Defence in contract law

Frustration of purpose, in law, is a defense to enforcement of a contract. Frustration of purpose occurs when an unforeseen event undermines a party's principal purpose for entering into a contract such that the performance of the contract is radically different from performance of the contract that was originally contemplated by both parties, and both parties knew of the principal purpose at the time the contract was made. Despite frequently arising as a result of government action, any third party or even nature can frustrate a contracting party's primary purpose for entering into the contract. The concept is also called commercial frustration.

For example, suppose Joe gets a mortgage for a new home, and after three years, the home is destroyed, through no fault of Joe's. Without a hell or high water clause, Joe might be exempt from the remainder of the mortgage due to frustration of purpose, as the principal purpose of the contract, to have a home to live in, has been compromised. However, he might still have a foreclosure on his credit rating.

Frustration of purpose is often confused with the closely related doctrine of impossibility. The distinction is that impossibility concerns the duties specified in the contract, but frustration of purpose concerns the reason a party entered into the contract. For example, imagine that entrepreneur Emily leases space from landlord Larry so that she can open a restaurant that serves only Tibetan Speckled Lizard meat. If the city rezones the property to forbid commercial uses or if the property is destroyed by a tornado, both Larry and Emily are excused from performing the contract by impossibility.

However, if the Tibetan Speckled Lizard suddenly goes extinct, or if a law is passed banning its commercial exploitation, Emily may be excused from performing the contract because Larry knew her primary purpose for entering into the lease was to serve Tibetan Speckled Lizard, and the purpose has been frustrated. In the second scenario, the parties could still carry out their obligations under the lease, but one of them no longer has a reason to.

In United States jurisprudence, the Restatement (Second) of Contracts, Section 265, defines frustration of purpose:

Where, after a contract is made, a party's principal purpose is substantially frustrated without his fault by the occurrence of an event the non-occurrence of which was a basic assumption on which the contract was made, his remaining duties to render performance are discharged, unless the language or circumstances [of the contract] indicate the contrary.
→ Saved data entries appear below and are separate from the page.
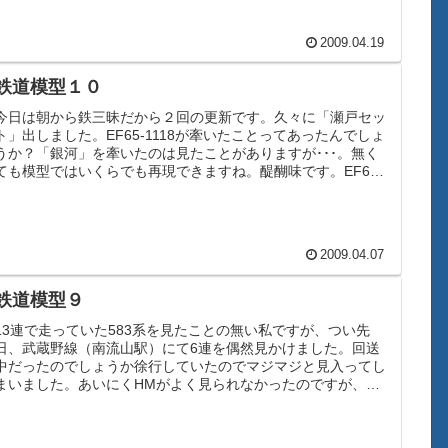
2009.04.19
鉄道模型１０
今日は朝から鉄三昧だから２回の更新です。久々に「瀬戸セッ
ト」出しました。EF65-1118が牽いたことってあったんでしょ
うか？「銀河」を牽いたのは見たことがありますが･･･。無く
ても模型ではいくらでも再現できますね。醍醐味です。EF65-
...
2009.04.07
鉄道模型９
13連で走っていた583系を見たことの無い私ですが、つい先
日、武蔵野線（南流山駅）にて6連を偶然見かけました。回送
中だったのでしょうか徐行していたのでマジマジと見入ってし
まいました。あいにくHMがよく見られなかったのですが、臨
時運転だったの...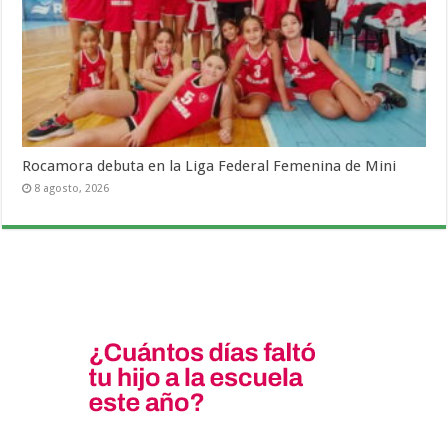
Rocamora debuta en la Liga Federal Femenina de Mini
8 agosto, 2026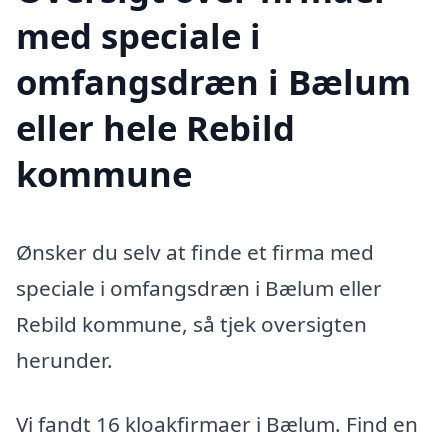
med speciale i
omfangsdræn i Bælum
eller hele Rebild
kommune
Ønsker du selv at finde et firma med
speciale i omfangsdræn i Bælum eller
Rebild kommune, så tjek oversigten
herunder.
Vi fandt 16 kloakfirmaer i Bælum. Find en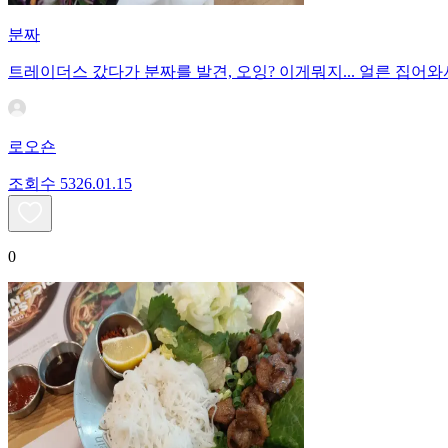
분짜
트레이더스 갔다가 분짜를 발견, 오잉? 이게뭐지... 얼른 집
로오숀
조회수
53
26.01.15
0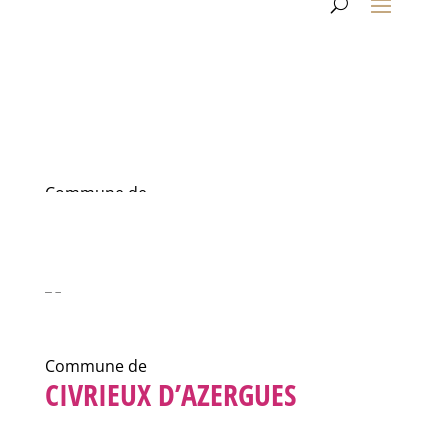
Commune de
CIVRIEUX D’AZERGUES
Commune de
CIVRIEUX D’AZERGUES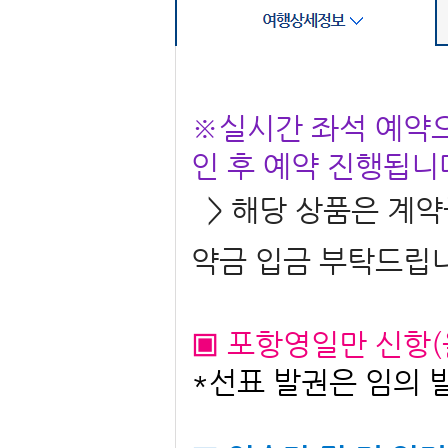
※실시간 좌석 예약으
인 후 예약 진행됩니
> 해당 상품은 계약금
약금 입금 부탁드립니
▣
포항영일만 신항(
*선표 발권은 임의 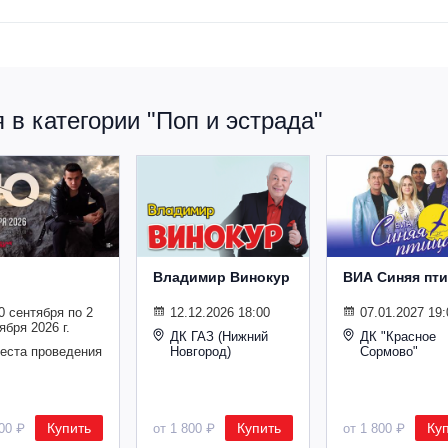
в категории "Поп и эстрада"
Владимир Винокур
ВИА Синяя пт
0 сентября по 2
12.12.2026 18:00
07.01.2027 19:
ября 2026 г.
ДК ГАЗ (Нижний
ДК "Красное
места проведения
Новгород)
Сормово"
Купить
Купить
Ку
000 ₽
от 1 800 ₽
от 1 800 ₽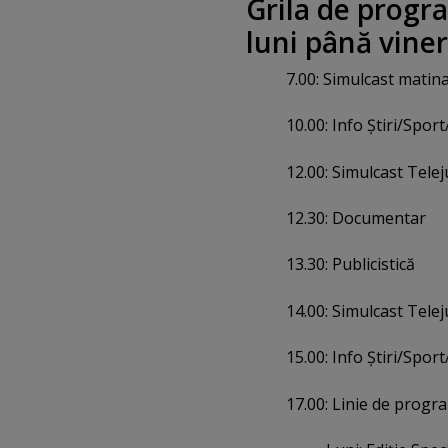
Grila de progr
luni până viner
7.00: Simulcast matina
10.00: Info Ştiri/Spor
12.00: Simulcast Tele
12.30: Documentar
13.30: Publicistică
14.00: Simulcast Tele
15.00: Info Ştiri/Spor
17.00: Linie de progra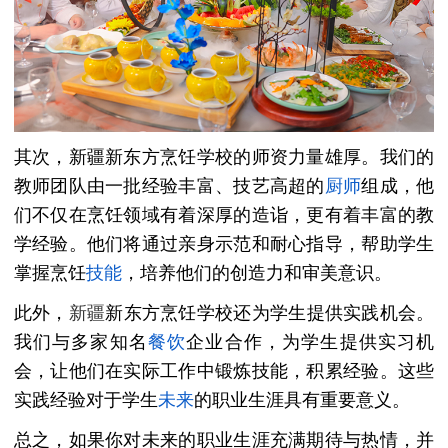
其次，新疆新东方烹饪学校的师资力量雄厚。我们的
教师团队由一批经验丰富、技艺高超的
厨师
组成，他
们不仅在烹饪领域有着深厚的造诣，更有着丰富的教
学经验。他们将通过亲身示范和耐心指导，帮助学生
掌握烹饪
技能
，培养他们的创造力和审美意识。
此外，
新疆
新东方烹饪学校还为学生提供实践机会。
我们与多家知名
餐饮
企业合作，为学生提供实习机
会，让他们在实际工作中锻炼技能，积累经验。这些
实践经验对于学生
未来
的职业生涯具有重要意义。
总之，如果你对未来的职业生涯充满期待与热情，并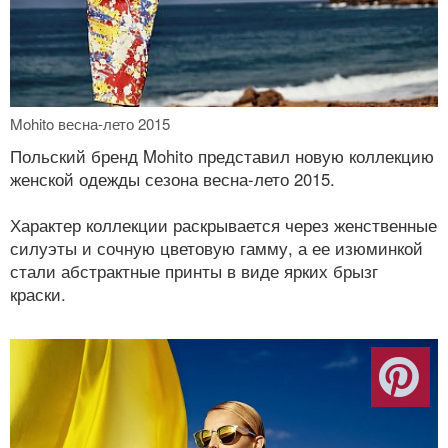
Mohito весна-лето 2015
Польский бренд Mohito представил новую коллекцию
женской одежды сезона весна-лето 2015.
Характер коллекции раскрывается через женственные
силуэты и сочную цветовую гамму, а ее изюминкой
стали абстрактные принты в виде ярких брызг
краски.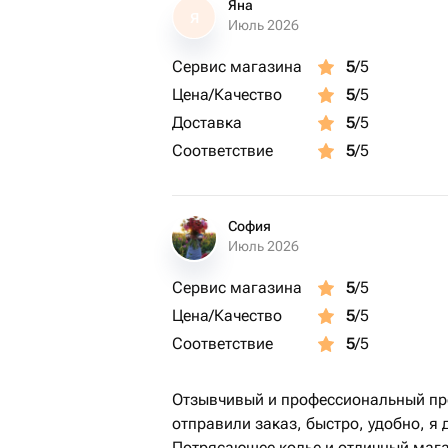
Яна
Я
Июль 2026
Сервис магазина
5
/5
Цена/Качество
5
/5
Доставка
5
/5
Соответствие
5
/5
София
Июль 2026
Сервис магазина
5
/5
Цена/Качество
5
/5
Соответствие
5
/5
Отзывчивый и профессиональный про
отправили заказ, быстро, удобно, я
Потрясающее колье и отличный мага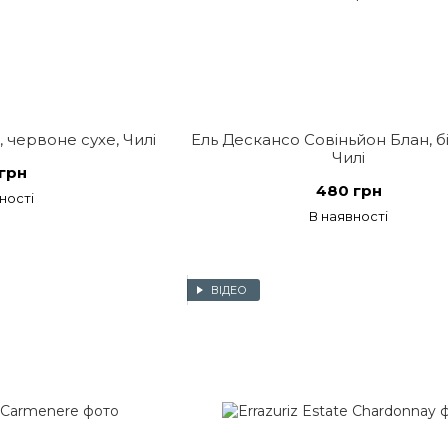
 червоне сухе, Чилі
Ель Дескансо Совіньйон Блан, б
Чилі
грн
480 грн
ності
В наявності
ВІДЕО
A circumstance is not deemed to be a "basic assumption on which the contract is made" unless the change in circumstances could not have been reasonably foreseen at the time the contract was made. As a result, it is rarely invoked successfully. Successful invocations usually come in waves during times of substantial tumult, such as after the passage of Prohibition, when bars and taverns no longer had a reason for their leases, or during major wars, when demand for many consumer goods and services drops far below what is normal.

If the defense is successfully invoked, the contract is terminated, and the parties are left as they are at the time of the litigation.

==In English law==

The English case of Taylor v Caldwell established the doctrine of frustration, alleviating the potential harshness of "sanctity of contract". Here, two parties contracted on the hire of a music hall, for the performance of concerts. Subsequent to contract, but prior to the dates of hire, the music hall burned down. Since the contract was impossible to perform, Judge Blackburn held that the absolute liability set forth in Paradine v Jane would not apply here, as there was an implied term that the music hall would be in existence at the date of the planned concerts.

The requirement of "impossibility" in Taylor v Caldwell was modified in the 1903 case of Krell v Henry, which concerned a party who had rented a room for the purpose of watching the coronation procession of Edward VII. The king fell ill and the coronation was indefinitely postponed. The hirer refused to pay for the room, so the owner sued for breach of contract; and the hirer then countersued for the return of his £25 deposit. The court determined that the cancellation of the coronation was unforeseeable by the parties, and discharged the contract, leaving the parties as they were: the hirer lost his one-third deposit, and the owner lost the rest of the rent. The court reasoned that the doctrine of "impossibility" could not be applied in this case because it was technically possible for the hirer to take possession of the flat and sit on the balcony. However, the owner knew the only reason the hirer would want to rent the flat was to watch the procession; had the hirer actually gone to the flat and sat on the balcony, he would have seen nothing of interest. Thus, the purpose of the contract had been frustrated by an outside event (the King's illness and consequent cancellation of the parade), justifying termination (but not rescission) of the contract.

==In Australian law==
Codelfa Construction Pty Ltd v State Rail Authority of NSW is a pre-eminent case in Australian law of frustration of a contract, applying a tripartite test, namely, an obligation under the contract is incapable of being performed, without fault of either of the parties (e.g., the parties didn't cause the frustrating event to occur), because the circumstances have rendered performance to be radically different.

Frustration will not be recognised if:
- The event was provided for within the contract.
- The event should have been reasonably foreseeable.
- The event was caused by one of the parties to the contract.